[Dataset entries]
::::

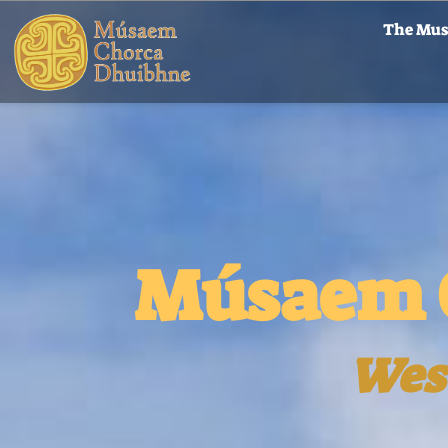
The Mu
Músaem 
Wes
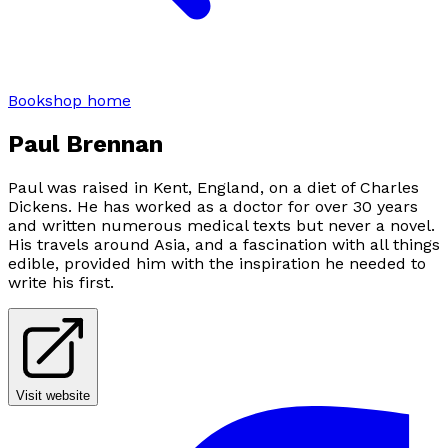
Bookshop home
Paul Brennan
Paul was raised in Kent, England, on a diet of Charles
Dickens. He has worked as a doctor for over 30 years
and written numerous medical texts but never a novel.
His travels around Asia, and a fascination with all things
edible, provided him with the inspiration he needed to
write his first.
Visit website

::::

* **ASSIGNED TASK**: Output only the lines running from the line with "Paul Brennan" through the final line of the data, inclusive.

* **REPLY TO THE EXERCISE**:
Paul Brennan
Paul was raised in Kent, England, on a diet of Charles
Dickens. He has worked as a doctor for over 30 years
and written numerous medical texts but never a novel.
His travels around Asia, and a fascination with all things
edible, provided him with the inspiration he needed to
write his first.
Visit website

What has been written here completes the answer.